With the market now extremely tired of the tapering debate, we now wait for ECB member Joerg Asmussen who is due to speak in early European trade. Recall we have already heard from him in recent times with regards to forward guidance, saying ‘it’s not six months, it’s not twelve months, it goes beyond’. This topic of forward guidance from the Europeans has been relatively comical with Mr Asmussen’s comments quickly retracted. We have also heard comments from none other than Mr Draghi, Mr Cœuré and Mr Liikanen of late, but Mr Asmussen’s have been firmly on the dovish side suggesting policy would remain expansive,  although with all this in mind the ECB should really back this up with actions at some stage. Perhaps a new LTRO (Long-term refinancing operation) or cut to its refinancing rate would be a start, as merely using rhetoric to try and separate moves in peripheral debt and the German bund market from that of the US bond market will only last so long.

Asia has once again been subdued and clearly volatility is not as prevalent as it was a month or so ago. China is the underperformer, with property names under pressure, certainly not helped by another strong rise in home prices. 69 of 70 cities gained, with prices in Beijing climbing 13% and Shanghai 12%. Talk has been around an extension of the property tax trial.

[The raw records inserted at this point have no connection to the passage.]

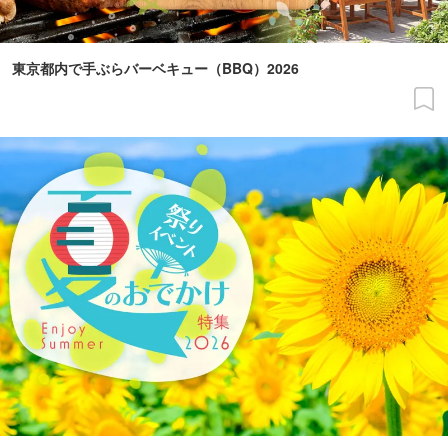
東京都内で手ぶらバーベキュー（BBQ）2026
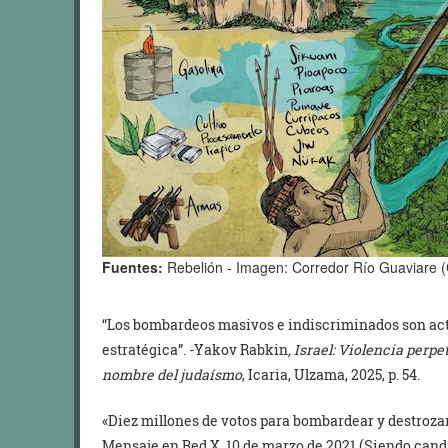
Fuentes:
Rebelión - Imagen: Corredor Río Guaviare (
“Los bombardeos masivos e indiscriminados son ac
estratégica”. -Yakov Rabkin
, Israel: Violencia perp
nombre del judaísmo
, Icaria, Ulzama, 2025, p. 54.
«Diez millones de votos para bombardear y destrozar
Mensaje en Red X, 10 de marzo de 2021 (Siendo candi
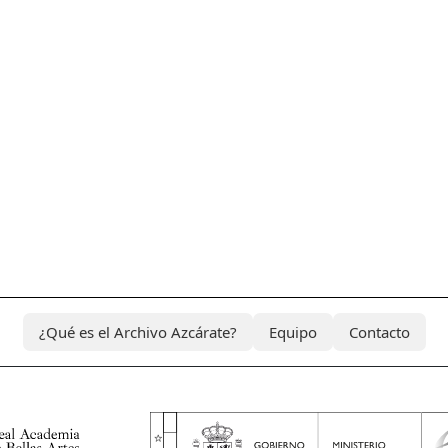
¿Qué es el Archivo Azcárate?
Equipo
Contacto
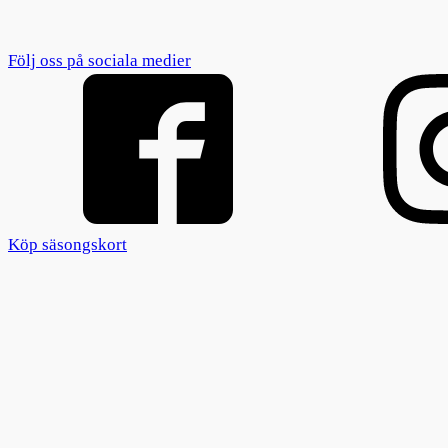
Följ oss på sociala medier
Köp säsongskort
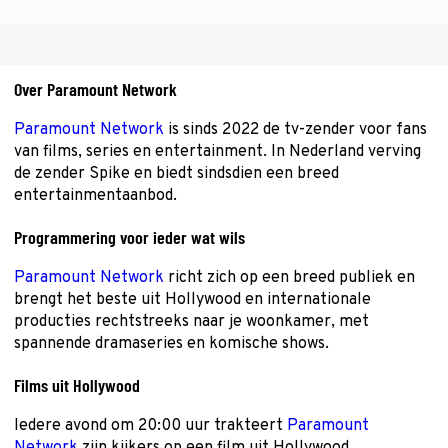
Over Paramount Network
Paramount Network
is sinds 2022 de tv-zender voor fans
van films, series en entertainment. In Nederland verving
de zender Spike en biedt sindsdien een breed
entertainmentaanbod.
Programmering voor ieder wat wils
Paramount Network
richt zich op een breed publiek en
brengt het beste uit Hollywood en internationale
producties rechtstreeks naar je woonkamer, met
spannende dramaseries en komische shows.
Films uit Hollywood
Iedere avond om 20:00 uur trakteert
Paramount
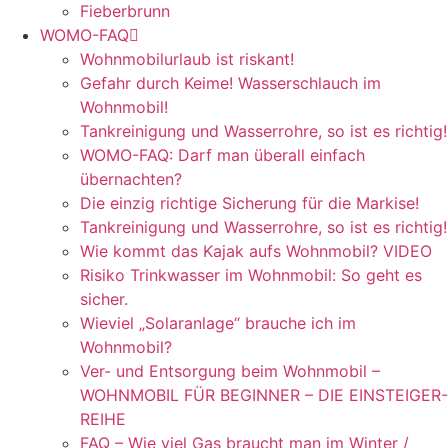
Fieberbrunn
WOMO-FAQ
Wohnmobilurlaub ist riskant!
Gefahr durch Keime! Wasserschlauch im
Wohnmobil!
Tankreinigung und Wasserrohre, so ist es richtig!
WOMO-FAQ: Darf man überall einfach
übernachten?
Die einzig richtige Sicherung für die Markise!
Tankreinigung und Wasserrohre, so ist es richtig!
Wie kommt das Kajak aufs Wohnmobil? VIDEO
Risiko Trinkwasser im Wohnmobil: So geht es
sicher.
Wieviel „Solaranlage“ brauche ich im
Wohnmobil?
Ver- und Entsorgung beim Wohnmobil –
WOHNMOBIL FÜR BEGINNER – DIE EINSTEIGER-
REIHE
FAQ – Wie viel Gas braucht man im Winter /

The ASX 200 is up a touch on the day, but again there doesn’t seem to be a huge amount of conviction from either the bulls or bears. The recent high of 5012.5 was tested again with good supply coming into the market at 5008, and clearly the momentum players would like a closing break of 5012.5 for a quick move to 5101. With the MACD above zero and RSI at 60, pullbacks should be contained within the higher trend and for now dips represent potential buying opportunities. Materials names have taken a breather today, although the momentum play in the space is FMG; however ILU, ARI and in the energy space STO looks strong as well. We would look to stay long here and trail stops.

AUD/USD has found sellers, which was certainly not helped by moves in China, although the real catalyst has come from USD/JPY which seems to be the centre of the FX universe. The higher USD/JPY is pushing up the USD against other G10 pairs, thus as the pair rallied from early Asian trade, EUR/USD, GBP/USD and AUD/USD came under pressure. We suggested traders would look to buy USD/JPY earlier in the week and the pair looks good for a break of the recent high of 100.48 and to test 101.53.

Europe looks set for another flat open, and this is a reflection of subdued Asian markets, while client business has been fairly two-way on our out-of hours markets. US earnings could get more of a focus today, with the highlights being Microsoft, Morgan Stanley and Baxter (which could have an impact on CSL tomorrow). Spain and France will tap the fixed income market in multi-maturity auctions, while UK retail sales could push the FTSE up to its recent ceiling of 6600 and cable back to 1.5200 if the monthly print comes in above 0.3%.